使用FastAPI构建灵活的LLM代理:

from fastapi import FastAPI, Request, HTTPException
from fastapi.responses import StreamingResponse
import httpx
import hashlib
import json
import time
from collections import defaultdict

app = FastAPI(title="LLM Proxy")

BACKENDS = [
    {"url": "http://worker-1:8000", "weight": 3, "healthy": True},
    {"url": "http://worker-2:8000", "weight": 3, "healthy": True},
    {"url": "http://worker-3:8000", "weight": 2, "healthy": True},
]

request_counts = defaultdict(int)
rate_limits = {}

class RateLimiter:
    def __init__(self, max_requests=100, window_seconds=60):
        self.max_requests = max_requests
        self.window = window_seconds
        self.requests = defaultdict(list)

    def is_allowed(self, api_key: str) -> bool:
        now = time.time()
        self.requests[api_key] = [
            t for t in self.requests[api_key]
            if now - t < self.window
        ]
        if len(self.requests[api_key]) >= self.max_requests:
            return False
        self.requests[api_key].append(now)
        return True

limiter = RateLimiter()

def select_backend():
    healthy = [b for b in BACKENDS if b["healthy"]]
    if not healthy:
        raise HTTPException(503, "No healthy backends")
    total_weight = sum(b["weight"] for b in healthy)
    import random
    r = random.uniform(0, total_weight)
    for b in healthy:
        r -= b["weight"]
        if r <= 0:
            return b["url"]
    return healthy[-1]["url"]

@app.post("/v1/chat/completions")
async def chat_completions(request: Request):
    api_key = request.headers.get("Authorization", "").replace("Bearer ", "")
    if not limiter.is_allowed(api_key):
        raise HTTPException(429, "Rate limit exceeded")

    body = await request.json()
    backend = select_backend()

    async with httpx.AsyncClient(timeout=300) as client:
        if body.get("stream"):
            return await proxy_stream(client, backend, body)
        response = await client.post(
            f"{backend}/v1/chat/completions",
            json=body
        )
        return response.json()

async def proxy_stream(client, backend, body):
    async def stream_generator():
        async with client.stream(
            "POST",
            f"{backend}/v1/chat/completions",
            json=body
        ) as response:
            async for chunk in response.aiter_lines():
                if chunk:
                    yield f"{chunk}\n\n"

    return StreamingResponse(stream_generator(), media_type="text/event-stream")

负载均衡策略

代理服务应支持多种负载均衡策略:

class LoadBalancer:
    def __init__(self, strategy="least_connections"):
        self.strategy = strategy
        self.connections = defaultdict(int)

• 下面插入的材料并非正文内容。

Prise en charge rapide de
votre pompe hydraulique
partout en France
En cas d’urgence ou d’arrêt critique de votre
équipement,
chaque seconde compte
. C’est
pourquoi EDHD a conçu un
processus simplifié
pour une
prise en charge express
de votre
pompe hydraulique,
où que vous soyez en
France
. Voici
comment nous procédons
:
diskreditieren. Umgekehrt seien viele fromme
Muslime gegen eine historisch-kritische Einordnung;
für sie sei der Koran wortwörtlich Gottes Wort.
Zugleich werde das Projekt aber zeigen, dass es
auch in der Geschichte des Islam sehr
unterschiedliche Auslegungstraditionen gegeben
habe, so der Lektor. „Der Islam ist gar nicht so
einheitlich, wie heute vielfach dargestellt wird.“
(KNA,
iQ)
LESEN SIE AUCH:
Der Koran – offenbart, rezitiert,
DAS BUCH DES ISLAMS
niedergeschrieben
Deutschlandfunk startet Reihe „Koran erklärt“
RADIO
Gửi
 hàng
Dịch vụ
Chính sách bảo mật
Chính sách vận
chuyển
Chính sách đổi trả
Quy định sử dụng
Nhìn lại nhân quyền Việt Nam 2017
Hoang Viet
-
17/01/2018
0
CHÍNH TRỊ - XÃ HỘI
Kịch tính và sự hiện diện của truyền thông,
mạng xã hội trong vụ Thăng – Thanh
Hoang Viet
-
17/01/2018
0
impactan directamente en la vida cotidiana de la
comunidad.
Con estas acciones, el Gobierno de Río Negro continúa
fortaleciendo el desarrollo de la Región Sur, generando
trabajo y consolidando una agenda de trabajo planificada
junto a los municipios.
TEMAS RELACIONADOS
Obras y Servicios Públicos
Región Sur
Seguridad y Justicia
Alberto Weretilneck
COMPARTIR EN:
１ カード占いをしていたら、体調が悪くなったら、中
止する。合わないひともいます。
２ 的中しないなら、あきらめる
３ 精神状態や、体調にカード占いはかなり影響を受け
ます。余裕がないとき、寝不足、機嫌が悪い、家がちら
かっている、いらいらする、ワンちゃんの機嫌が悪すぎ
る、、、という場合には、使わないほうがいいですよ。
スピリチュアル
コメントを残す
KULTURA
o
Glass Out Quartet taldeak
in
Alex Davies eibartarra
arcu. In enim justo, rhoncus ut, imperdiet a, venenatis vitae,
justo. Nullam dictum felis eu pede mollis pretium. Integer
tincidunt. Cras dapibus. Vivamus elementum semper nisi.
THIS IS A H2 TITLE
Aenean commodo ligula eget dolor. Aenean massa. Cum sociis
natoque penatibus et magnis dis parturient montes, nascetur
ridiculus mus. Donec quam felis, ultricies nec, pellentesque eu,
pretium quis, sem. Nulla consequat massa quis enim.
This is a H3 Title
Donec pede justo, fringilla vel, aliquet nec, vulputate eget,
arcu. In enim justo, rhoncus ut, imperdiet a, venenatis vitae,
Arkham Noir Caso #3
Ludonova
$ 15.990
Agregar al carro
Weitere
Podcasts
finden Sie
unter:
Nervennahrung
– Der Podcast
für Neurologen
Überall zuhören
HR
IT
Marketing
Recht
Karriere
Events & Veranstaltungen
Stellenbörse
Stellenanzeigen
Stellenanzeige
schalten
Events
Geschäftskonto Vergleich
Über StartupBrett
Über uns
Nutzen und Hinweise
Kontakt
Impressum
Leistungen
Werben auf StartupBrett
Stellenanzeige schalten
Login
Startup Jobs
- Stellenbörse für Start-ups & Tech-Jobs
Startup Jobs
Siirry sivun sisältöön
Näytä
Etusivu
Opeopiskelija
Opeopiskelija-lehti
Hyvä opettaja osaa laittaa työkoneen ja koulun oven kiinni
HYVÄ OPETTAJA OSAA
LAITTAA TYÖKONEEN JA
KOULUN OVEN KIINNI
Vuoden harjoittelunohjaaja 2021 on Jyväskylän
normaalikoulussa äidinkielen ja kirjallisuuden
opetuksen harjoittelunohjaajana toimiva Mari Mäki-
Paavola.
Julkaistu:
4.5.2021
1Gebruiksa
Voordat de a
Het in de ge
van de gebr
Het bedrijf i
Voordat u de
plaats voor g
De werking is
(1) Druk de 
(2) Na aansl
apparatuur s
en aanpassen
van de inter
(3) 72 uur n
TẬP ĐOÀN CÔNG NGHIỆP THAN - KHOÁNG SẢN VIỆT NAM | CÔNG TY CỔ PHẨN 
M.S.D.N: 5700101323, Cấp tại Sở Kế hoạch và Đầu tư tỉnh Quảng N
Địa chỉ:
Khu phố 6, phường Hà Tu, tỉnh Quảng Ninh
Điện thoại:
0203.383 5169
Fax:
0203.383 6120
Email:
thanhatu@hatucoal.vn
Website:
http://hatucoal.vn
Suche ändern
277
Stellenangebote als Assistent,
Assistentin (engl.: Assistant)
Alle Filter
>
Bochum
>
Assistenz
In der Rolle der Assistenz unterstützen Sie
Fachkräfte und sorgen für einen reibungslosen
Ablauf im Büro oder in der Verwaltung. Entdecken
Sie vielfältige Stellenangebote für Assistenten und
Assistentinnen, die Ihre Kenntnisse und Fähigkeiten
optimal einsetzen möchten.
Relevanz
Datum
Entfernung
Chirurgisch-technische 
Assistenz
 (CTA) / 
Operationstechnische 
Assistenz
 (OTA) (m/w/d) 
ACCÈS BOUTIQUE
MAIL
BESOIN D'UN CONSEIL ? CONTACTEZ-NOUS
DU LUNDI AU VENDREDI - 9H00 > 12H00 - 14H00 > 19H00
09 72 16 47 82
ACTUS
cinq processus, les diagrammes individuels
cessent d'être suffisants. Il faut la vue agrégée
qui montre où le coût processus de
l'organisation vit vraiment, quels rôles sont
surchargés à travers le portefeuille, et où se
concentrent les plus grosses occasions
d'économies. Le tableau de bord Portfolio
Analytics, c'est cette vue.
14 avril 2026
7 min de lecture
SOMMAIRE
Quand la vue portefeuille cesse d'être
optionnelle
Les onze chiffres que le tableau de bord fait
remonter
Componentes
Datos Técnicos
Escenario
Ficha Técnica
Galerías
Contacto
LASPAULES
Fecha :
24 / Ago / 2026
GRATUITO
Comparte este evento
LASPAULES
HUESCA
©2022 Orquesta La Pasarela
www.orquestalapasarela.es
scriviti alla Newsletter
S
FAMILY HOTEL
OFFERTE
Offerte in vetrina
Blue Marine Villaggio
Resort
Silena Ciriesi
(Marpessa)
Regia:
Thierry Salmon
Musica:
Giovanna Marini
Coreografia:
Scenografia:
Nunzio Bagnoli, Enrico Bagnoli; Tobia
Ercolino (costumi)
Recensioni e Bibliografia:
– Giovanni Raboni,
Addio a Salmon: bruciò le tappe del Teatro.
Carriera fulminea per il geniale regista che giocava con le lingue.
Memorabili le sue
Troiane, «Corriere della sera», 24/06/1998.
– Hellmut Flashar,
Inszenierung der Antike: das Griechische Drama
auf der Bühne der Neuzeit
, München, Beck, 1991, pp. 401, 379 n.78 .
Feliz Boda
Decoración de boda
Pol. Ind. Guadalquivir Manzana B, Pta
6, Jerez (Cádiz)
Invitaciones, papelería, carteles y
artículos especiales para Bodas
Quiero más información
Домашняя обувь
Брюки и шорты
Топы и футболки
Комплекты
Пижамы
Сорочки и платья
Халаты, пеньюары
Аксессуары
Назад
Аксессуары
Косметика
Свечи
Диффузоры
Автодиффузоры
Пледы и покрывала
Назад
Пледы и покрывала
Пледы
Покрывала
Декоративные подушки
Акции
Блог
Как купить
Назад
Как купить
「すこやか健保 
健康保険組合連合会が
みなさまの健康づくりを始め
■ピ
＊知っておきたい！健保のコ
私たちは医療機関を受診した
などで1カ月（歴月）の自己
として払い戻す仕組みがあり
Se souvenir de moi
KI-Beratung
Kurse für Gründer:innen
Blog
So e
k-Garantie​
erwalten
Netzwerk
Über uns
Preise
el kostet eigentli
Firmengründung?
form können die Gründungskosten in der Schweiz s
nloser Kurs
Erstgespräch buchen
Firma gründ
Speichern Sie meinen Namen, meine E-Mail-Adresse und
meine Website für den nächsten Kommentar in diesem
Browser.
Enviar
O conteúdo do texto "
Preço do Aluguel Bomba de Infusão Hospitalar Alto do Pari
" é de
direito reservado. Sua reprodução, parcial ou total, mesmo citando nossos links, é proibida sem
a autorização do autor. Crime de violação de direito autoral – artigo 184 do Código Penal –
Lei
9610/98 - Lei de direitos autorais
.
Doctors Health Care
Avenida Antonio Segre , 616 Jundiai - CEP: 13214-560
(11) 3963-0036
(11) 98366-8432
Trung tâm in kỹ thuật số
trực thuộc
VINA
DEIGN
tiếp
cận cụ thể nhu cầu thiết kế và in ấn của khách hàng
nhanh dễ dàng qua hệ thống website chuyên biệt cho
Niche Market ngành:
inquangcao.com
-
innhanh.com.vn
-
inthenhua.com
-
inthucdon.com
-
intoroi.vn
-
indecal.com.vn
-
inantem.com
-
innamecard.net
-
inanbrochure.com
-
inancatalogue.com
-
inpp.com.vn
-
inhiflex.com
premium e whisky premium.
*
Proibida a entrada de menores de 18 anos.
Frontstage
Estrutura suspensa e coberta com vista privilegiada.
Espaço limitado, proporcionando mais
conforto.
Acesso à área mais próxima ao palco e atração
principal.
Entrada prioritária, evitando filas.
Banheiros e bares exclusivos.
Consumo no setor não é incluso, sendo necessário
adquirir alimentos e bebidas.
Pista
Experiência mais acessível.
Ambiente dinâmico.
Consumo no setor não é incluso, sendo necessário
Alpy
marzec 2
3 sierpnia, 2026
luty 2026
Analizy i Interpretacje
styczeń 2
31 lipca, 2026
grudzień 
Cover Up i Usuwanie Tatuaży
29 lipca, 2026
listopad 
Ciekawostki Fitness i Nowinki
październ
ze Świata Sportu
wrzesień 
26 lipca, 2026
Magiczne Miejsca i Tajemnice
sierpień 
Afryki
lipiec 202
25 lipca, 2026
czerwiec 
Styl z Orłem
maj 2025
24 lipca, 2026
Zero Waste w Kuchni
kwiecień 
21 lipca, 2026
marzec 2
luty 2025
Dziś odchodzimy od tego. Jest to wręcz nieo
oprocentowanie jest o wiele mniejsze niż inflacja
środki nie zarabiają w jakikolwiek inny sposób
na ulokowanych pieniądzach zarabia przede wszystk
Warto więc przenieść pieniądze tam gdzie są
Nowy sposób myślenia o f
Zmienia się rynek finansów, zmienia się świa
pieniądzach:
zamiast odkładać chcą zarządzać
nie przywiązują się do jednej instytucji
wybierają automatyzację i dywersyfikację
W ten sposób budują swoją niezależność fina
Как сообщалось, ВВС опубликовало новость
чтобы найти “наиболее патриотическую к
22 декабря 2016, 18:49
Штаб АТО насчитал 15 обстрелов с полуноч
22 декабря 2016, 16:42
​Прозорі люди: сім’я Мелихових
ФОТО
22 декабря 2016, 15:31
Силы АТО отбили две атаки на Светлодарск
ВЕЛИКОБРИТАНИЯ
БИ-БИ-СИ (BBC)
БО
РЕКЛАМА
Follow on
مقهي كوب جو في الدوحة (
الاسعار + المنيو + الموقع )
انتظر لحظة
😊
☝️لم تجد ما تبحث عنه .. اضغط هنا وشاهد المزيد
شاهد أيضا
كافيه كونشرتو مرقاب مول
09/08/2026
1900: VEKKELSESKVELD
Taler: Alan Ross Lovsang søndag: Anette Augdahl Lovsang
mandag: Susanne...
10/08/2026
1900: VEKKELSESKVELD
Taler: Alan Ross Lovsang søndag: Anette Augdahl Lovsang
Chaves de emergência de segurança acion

    def select(self, backends):
        if self.strategy == "round_robin":
            return self._round_robin(backends)
        elif self.strategy == "least_connections":
            return self._least_connections(backends)
        elif self.strategy == "weighted":
            return self._weighted(backends)
        elif self.strategy == "latency_based":
            return self._latency_based(backends)

    def _least_connections(self, backends):
        return min(backends, key=lambda b: self.connections[b["url"]])

健康检查与故障转移

import asyncio

async def health_check():
    while True:
        async with httpx.AsyncClient(timeout=5) as client:
            for backend in BACKENDS:
                try:
                    resp = await client.get(f"{backend['url']}/health")
                    backend["healthy"] = resp.status_code == 200
                except Exception:
                    backend["healthy"] = False
        await asyncio.sleep(10)

@app.on_event("startup")
async def startup():
    asyncio.create_task(health_check())

监控与日志

from prometheus_client import Counter, Histogram, generate_latest

proxy_requests = Counter('proxy_requests_total', 'Total requests', ['model', 'status'])
proxy_latency = Histogram('proxy_latency_seconds', 'Request latency', ['model'])

@app.middleware("http")
async def monitor_middleware(request: Request, call_next):
    start = time.time()
    response = await call_next(request)
    duration = time.time() - start
    proxy_latency.labels(model=request.url.path).observe(duration)
    proxy_requests.labels(
        model=request.url.path,
        status=response.status_code
    ).inc()
    return response

LLM代理服务是构建生产级LLM平台的核心组件,通过合理的架构设计,可以实现高可用、高性能、易管理的LLM服务基础设施。